Toutes les
enseignes citées ces derniers jours comme candidates à l'introduction à la Bourse d'Alger en 2011 ne
sont pas au même niveau
de préparation. Pas
seulement parce que les entreprises hésitent à faire le pas. Aussi parce que
les agréments pour les intermédiaires en opérations de Bourse (IOB) sont
bloqués. Point de situation avec un expert en première ligne sur le front de la Bourse d'Alger.
Trois entreprises
privées opérant dans l'agroalimentaire, dans la production pharmaceutique, et
dans les services, sont plus avancées que les autres, et se préparent à entrer
à la Bouse d'Alger.
C'est un analyste financier, tenu par l'obligation de réserve au sujet de ses
clients, qui fait, pour maghrebemergent.info, la part
de ce qui se dit ces dernières semaines au sujet d'un rush de boîtes privées
vers la cotation en Bourse. Il est vrai que l'introduction en bourse, fin 2010,
de l'assureur «Alliance Assurance», semble avoir fait ainsi des émules, suscitant
une dynamique dans un marché financier amorphe. Les trois entreprises, dont une
devrait, en principe, boucler son processus d'entrée en Bourse avant fin 2011, «ne
manqueront pas de donner de la consistance à la Bourse d'Alger», la
relancer, ainsi que nous l'explique ce spécialiste des opérations boursières. Mais,
il n'y a pas que ces trois candidates dont les dossiers avancent bien. De
nombreuses autres entreprises privées algériennes envisagent désormais de lever
des fonds à la bourse d'Alger pour financer leur développement. L'incitation
fiscale qui exonère d'impôt (LFC 2010) les plus- values sur les opérations
boursières durant cinq années a aussi contribué à rendre attractive la piste du
financement par l'émission d'actions en Bourse.
Un
incompréhensible veto sur les IOB
Le développement
de la Bourse d'Alger
menace cependant d'être retardé par le nombre peu élevé des IOB, les
intermédiaires en opérations de Bourse, acteurs incontournables de l'accompagnement
des entreprises dans l'introduction en Bourse. Plusieurs acteurs financiers
importants, comme les banques, de la place d'Alger attendent leur agrément d'IOB. BNP Paribas El Djazaïr, filiale
100% BNP Paribas, et Société Générale Algérie, la première banque privée
algérienne en termes de portefeuille clients, ont formulé une demande d'agrément
d'opération IOB (intermédiaire en opérations de Bourse), mais elles n'ont rien
obtenu, pour l'instant. «Il n'y a pas eu de retour d'écoute favorable, parce que
l'on ne veut pas, a priori, que les banques étrangères aient accès au marché
monétaire, et que l'on ne souhaite pas donner accord à des organismes qui n'interviennent
pas assez dans l'investissement», estime-t-il.

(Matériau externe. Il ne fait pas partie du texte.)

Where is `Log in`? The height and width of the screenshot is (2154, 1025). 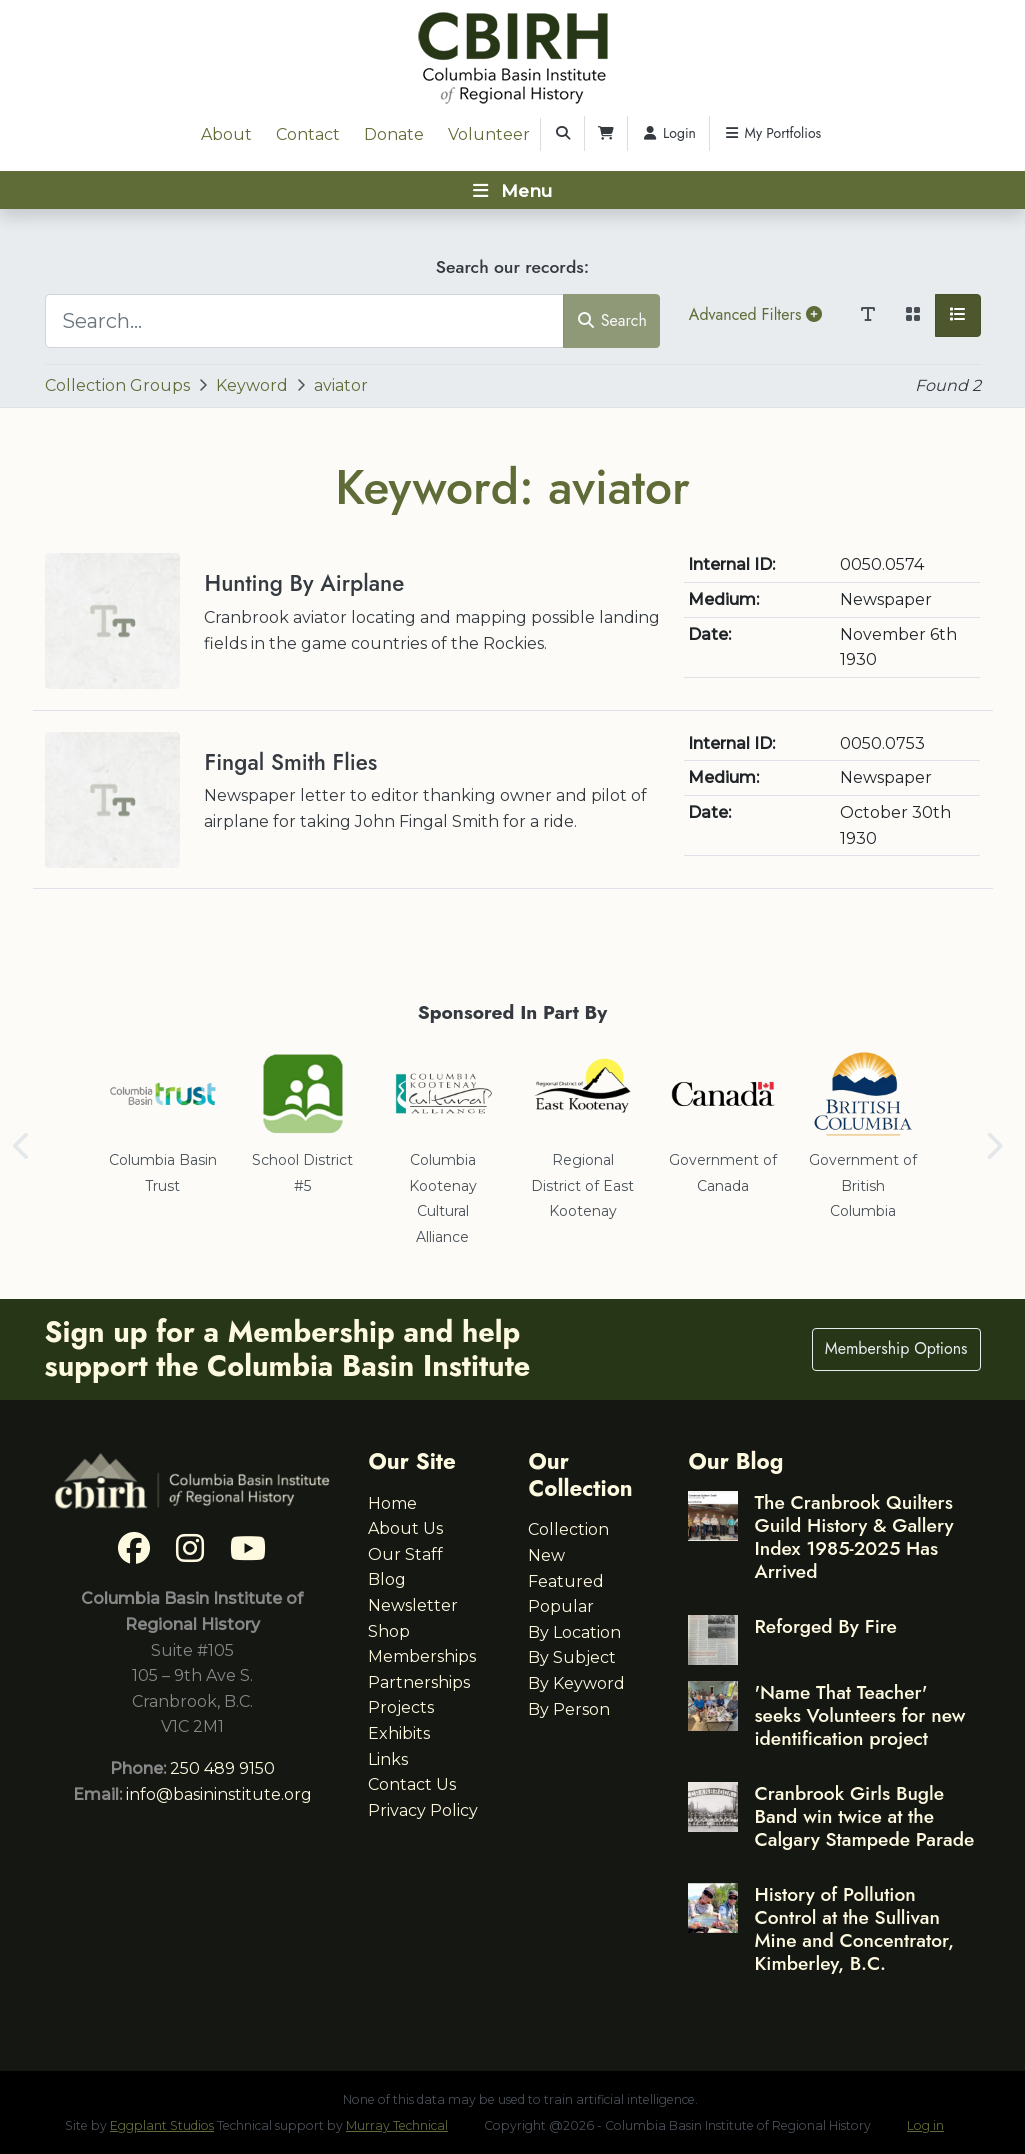 Log in is located at coordinates (925, 2125).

Une sorte de discrimination dans
l'accès au marché ? La démarche des autorités est difficile à cerner. Des
acteurs dominés par le capital algérien comme Humilis Corporate
Finance Advisory, une agence de conseil financier au
capital ouvert aussi à l'international (Maghreb), n'ont pas encore obtenu aussi
leur agrément d'IOB. Ce spécialiste, au fait de l'évolution
des marchés boursiers et de la manière dont ont été créées certaines Bourses
régionales, relève, pour l'exemple, que la Bourse de Casablanca, de même que celle de Tunis
ont été mises en place avec des «locaux». C'est une fois que ces Bourses ont
été développées que les sociétés marocaines et tunisiennes ont ouvert leurs
capitaux aux entreprises étrangères. Est-ce à dire que le Bourse d'Alger s'inscrit
dans la même logique, dans la même démarche ? Pour l'instant, la direction
actuelle essaye d'intéresser les investisseurs nationaux à ce marché.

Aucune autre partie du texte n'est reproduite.